It’s one of the world’s most great street races, the annual F3 Grand Prix through the narrow streets of the beautiful French village of Pau.
There’s probably not going to be a whole lot of overtaking but there’ll be plenty of action and probably lot’s of yellow flag’s but it’s always a race worth watching.
Like Macau, the race has been won by a who’s who of international motorsport including Lewis Hamilton, Romain Grosjean and Antonio Giovinazzi.
The single-seater category’s history at Pau started in 1964, with a round of the French F3 championship taking place there from its creation in 1964 all the way through to 1973, with a one-year break in ‘72. It then returned to the calendar in 1984, and stayed there until ‘98.
Throughout this time the Grand Prix de Pau title had been awarded to Formula 2 and International Formula 3000 races, and it wasn’t until 1999 that F3 had its time in the limelight.
At the time there was no continental championship for F3 cars, with European F3 having ended in 1984, but a special European Cup event was revived to coincide with F3’s grand prix status a Pau.
It ran in this format until 2003, with it still appearing on the French F3 calendar in 2000 and ‘02, before a merger between the French and German championships led to it becoming a round of the F3 Euro Series for three years.
The final year of that tenure was dominated by a certain Lewis Hamilton, beating a field that featured fellow future F1 world champion Sebastian Vettel and Formula E champion Lucas di Grassi.
In 2006 Pau returned to being part of a national championship, making a surprise switch to become a British F3 round. It was still a French-led event though, with the cameoing Grosjean following Benoît Tréluyer (‘99), Jonathan Cochet (‘00) and Nicolas Lapierre (‘04) as local winners of the grand prix in its F3 form.
That was the end of F3 at Pau until 2011, when a new International Trophy series was created combining the Pau and Macau grand prixs, the Masters of F3 event at Zandvoort, a Euro Series and British round apiece, as well as a cancelled revival of the Korea Super Prix.
Marco Wittmann won on Pau’s F3 return, which prompted BMW to sign him up, but the famous grand prix really burst back into the public consciousness a year later when a young Raffaele Marciello took victory. The Ferrari-backed teenager looked unstoppable on his first street circuit appearance, and after a gap year for F3, the event grew in stature up to our days.
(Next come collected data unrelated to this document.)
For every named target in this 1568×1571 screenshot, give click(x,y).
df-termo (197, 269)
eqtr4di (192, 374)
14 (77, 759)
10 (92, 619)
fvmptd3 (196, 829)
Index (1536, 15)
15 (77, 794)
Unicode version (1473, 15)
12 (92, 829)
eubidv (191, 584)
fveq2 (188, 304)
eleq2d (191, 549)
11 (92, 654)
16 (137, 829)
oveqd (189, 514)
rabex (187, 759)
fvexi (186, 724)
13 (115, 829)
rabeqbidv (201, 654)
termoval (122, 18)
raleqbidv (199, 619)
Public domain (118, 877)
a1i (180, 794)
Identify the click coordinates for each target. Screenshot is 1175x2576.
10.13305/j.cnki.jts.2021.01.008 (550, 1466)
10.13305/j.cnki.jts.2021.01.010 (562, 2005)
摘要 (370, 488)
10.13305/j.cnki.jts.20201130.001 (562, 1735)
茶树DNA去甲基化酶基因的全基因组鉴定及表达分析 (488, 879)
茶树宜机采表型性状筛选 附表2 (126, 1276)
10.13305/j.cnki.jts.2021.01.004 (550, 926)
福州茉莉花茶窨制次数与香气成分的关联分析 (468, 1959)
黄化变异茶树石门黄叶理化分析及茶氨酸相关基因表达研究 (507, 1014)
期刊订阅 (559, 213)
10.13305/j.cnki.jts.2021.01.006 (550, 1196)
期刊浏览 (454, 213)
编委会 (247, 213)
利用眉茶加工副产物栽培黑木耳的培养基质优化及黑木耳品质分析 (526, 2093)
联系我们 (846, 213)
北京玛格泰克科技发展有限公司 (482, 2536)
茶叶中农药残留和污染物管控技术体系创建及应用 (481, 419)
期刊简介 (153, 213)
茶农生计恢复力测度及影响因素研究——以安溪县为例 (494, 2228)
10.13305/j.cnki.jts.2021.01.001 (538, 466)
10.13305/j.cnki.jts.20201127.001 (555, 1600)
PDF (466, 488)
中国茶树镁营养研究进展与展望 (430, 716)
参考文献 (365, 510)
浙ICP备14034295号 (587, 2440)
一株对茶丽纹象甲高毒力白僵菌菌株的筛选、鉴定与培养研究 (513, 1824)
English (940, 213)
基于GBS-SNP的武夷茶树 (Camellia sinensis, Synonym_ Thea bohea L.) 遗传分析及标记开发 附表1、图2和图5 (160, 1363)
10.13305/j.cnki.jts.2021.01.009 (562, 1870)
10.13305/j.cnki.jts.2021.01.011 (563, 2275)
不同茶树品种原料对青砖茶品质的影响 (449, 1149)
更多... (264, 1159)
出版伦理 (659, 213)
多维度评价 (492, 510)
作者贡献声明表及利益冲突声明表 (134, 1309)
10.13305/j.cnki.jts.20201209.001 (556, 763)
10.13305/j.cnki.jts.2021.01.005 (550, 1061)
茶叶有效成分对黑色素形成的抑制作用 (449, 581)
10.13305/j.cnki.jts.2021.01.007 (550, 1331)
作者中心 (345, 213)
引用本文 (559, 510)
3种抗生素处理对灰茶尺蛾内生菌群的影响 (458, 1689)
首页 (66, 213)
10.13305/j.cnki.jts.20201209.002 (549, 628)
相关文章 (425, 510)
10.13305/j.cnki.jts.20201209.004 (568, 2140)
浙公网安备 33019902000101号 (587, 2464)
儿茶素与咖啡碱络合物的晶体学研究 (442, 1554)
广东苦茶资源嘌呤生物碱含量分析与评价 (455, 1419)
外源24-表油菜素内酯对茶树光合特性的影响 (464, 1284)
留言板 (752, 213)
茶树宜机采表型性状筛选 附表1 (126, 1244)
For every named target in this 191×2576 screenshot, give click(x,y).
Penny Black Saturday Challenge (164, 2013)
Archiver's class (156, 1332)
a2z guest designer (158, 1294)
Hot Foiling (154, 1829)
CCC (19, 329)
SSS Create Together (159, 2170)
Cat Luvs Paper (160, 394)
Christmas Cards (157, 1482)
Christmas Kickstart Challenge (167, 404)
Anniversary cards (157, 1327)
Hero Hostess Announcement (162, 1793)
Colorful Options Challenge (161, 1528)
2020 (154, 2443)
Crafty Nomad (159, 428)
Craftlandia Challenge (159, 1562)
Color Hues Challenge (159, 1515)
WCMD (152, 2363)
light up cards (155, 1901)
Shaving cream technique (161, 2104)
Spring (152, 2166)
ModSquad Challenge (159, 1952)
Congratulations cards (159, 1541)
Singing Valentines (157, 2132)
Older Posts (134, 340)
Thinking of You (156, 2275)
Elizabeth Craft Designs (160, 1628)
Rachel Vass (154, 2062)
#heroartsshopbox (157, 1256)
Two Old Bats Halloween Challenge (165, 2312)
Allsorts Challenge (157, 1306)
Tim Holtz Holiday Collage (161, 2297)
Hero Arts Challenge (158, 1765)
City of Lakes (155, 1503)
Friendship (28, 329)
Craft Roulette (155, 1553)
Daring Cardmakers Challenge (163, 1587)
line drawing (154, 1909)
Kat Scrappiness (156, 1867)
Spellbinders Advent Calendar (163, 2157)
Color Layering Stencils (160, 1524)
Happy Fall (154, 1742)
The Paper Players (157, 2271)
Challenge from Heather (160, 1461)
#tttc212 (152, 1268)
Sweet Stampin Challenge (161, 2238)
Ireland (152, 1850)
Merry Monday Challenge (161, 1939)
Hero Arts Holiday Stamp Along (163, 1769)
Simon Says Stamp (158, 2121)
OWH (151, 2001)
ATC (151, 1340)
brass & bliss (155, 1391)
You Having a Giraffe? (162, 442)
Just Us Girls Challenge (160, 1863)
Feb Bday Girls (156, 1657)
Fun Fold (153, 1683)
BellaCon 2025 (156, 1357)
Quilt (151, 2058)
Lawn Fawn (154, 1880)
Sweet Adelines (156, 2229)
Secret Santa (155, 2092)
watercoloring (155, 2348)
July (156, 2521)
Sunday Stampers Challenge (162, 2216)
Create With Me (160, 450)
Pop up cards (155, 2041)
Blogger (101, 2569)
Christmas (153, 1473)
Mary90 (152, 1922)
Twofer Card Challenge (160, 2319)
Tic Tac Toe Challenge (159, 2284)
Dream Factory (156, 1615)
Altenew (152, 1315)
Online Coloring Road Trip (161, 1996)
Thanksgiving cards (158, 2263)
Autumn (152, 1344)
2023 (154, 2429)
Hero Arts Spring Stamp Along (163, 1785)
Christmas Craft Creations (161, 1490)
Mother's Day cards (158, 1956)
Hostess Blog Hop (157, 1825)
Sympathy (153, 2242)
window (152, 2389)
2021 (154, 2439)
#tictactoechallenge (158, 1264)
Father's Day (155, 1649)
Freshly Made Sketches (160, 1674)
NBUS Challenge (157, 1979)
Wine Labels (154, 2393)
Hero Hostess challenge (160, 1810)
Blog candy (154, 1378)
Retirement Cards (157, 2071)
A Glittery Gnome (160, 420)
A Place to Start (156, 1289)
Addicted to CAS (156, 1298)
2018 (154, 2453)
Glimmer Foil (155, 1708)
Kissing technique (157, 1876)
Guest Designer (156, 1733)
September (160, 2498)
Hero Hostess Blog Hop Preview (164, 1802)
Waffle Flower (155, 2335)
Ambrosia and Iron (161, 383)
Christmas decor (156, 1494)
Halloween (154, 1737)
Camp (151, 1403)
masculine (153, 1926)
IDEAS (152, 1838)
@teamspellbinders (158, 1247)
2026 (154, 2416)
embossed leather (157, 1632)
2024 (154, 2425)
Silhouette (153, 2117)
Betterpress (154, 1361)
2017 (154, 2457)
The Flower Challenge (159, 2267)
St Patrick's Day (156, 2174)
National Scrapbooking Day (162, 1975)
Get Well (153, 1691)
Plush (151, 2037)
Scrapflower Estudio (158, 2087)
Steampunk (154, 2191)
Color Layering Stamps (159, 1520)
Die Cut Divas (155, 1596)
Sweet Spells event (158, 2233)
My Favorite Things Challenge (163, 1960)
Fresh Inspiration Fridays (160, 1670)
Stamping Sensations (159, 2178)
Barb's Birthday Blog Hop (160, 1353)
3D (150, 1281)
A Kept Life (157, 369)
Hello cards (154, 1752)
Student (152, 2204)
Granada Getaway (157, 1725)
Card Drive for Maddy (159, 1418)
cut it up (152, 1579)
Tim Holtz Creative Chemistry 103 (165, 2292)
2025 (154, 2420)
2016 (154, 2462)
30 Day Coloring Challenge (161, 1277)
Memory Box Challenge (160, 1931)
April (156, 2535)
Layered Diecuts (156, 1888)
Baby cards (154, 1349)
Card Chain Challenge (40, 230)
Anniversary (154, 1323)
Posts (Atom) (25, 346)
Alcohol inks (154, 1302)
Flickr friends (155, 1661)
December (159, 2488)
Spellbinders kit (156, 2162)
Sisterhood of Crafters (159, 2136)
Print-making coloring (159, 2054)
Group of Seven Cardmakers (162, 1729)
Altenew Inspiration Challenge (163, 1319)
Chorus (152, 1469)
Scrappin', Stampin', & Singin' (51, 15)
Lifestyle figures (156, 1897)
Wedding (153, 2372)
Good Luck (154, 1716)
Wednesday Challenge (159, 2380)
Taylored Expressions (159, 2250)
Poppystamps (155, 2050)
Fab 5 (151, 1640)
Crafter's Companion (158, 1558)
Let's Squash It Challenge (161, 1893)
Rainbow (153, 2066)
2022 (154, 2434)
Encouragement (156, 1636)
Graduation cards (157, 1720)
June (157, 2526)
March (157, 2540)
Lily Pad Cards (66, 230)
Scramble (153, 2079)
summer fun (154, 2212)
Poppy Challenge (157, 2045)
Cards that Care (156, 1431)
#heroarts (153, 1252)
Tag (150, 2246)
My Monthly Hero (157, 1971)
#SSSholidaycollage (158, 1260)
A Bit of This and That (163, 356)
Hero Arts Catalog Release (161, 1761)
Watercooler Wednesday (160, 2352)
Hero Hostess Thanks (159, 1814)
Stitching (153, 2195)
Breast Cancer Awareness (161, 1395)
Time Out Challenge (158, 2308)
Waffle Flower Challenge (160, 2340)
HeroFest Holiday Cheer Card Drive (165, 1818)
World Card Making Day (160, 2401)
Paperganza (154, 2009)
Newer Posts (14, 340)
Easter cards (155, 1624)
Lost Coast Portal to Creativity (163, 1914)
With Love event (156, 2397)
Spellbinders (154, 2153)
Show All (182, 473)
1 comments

F3 legend and street circuit expert Felix Rosenqvist was the next winner, followed by current Sauber F1 driver Giovinazzi, Alessio Lorandi, Maximilian Gunther and Ralf Aron.
Reigning Formula E champion Nelson Piquet Jr was signed up to enter the 2016 edition before he was barred for “contravening the spirit” of the event. In total, 12 of the 20 drivers in F1 this year entered the Pau GP on their way up the single-seater ladder, including race-winners Vettel, Max Verstappen and Robert Kubica.
New Zealand driver Liam Lawson will be in action this weekend and is one of the favourites for this years event.
The commentary may be in French but that just adds to the appeal for me and it’s the ideal way to warm up to Le Mans next month.